Page images and extracted text:
┏━━

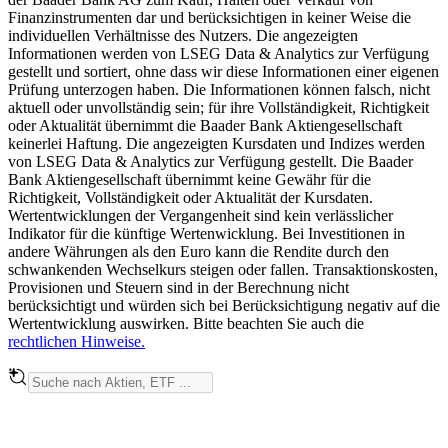
Finanzinstrumenten dar und berücksichtigen in keiner Weise die
individuellen Verhältnisse des Nutzers. Die angezeigten
Informationen werden von LSEG Data & Analytics zur Verfügung
gestellt und sortiert, ohne dass wir diese Informationen einer eigenen
Prüfung unterzogen haben. Die Informationen können falsch, nicht
aktuell oder unvollständig sein; für ihre Vollständigkeit, Richtigkeit
oder Aktualität übernimmt die Baader Bank Aktiengesellschaft
keinerlei Haftung. Die angezeigten Kursdaten und Indizes werden
von LSEG Data & Analytics zur Verfügung gestellt. Die Baader
Bank Aktiengesellschaft übernimmt keine Gewähr für die
Richtigkeit, Vollständigkeit oder Aktualität der Kursdaten.
Wertentwicklungen der Vergangenheit sind kein verlässlicher
Indikator für die künftige Wertenwicklung. Bei Investitionen in
andere Währungen als den Euro kann die Rendite durch den
schwankenden Wechselkurs steigen oder fallen. Transaktionskosten,
Provisionen und Steuern sind in der Berechnung nicht
berücksichtigt und würden sich bei Berücksichtigung negativ auf die
Wertentwicklung auswirken. Bitte beachten Sie auch die
rechtlichen Hinweise.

┗━━

About this exercise: All lines from the one containing "Bank Aktiengesellschaft übernimmt" to the end of the records are to be duplicated exactly, and no other lines are to be given.

Written reply:
Bank Aktiengesellschaft übernimmt keine Gewähr für die
Richtigkeit, Vollständigkeit oder Aktualität der Kursdaten.
Wertentwicklungen der Vergangenheit sind kein verlässlicher
Indikator für die künftige Wertenwicklung. Bei Investitionen in
andere Währungen als den Euro kann die Rendite durch den
schwankenden Wechselkurs steigen oder fallen. Transaktionskosten,
Provisionen und Steuern sind in der Berechnung nicht
berücksichtigt und würden sich bei Berücksichtigung negativ auf die
Wertentwicklung auswirken. Bitte beachten Sie auch die
rechtlichen Hinweise.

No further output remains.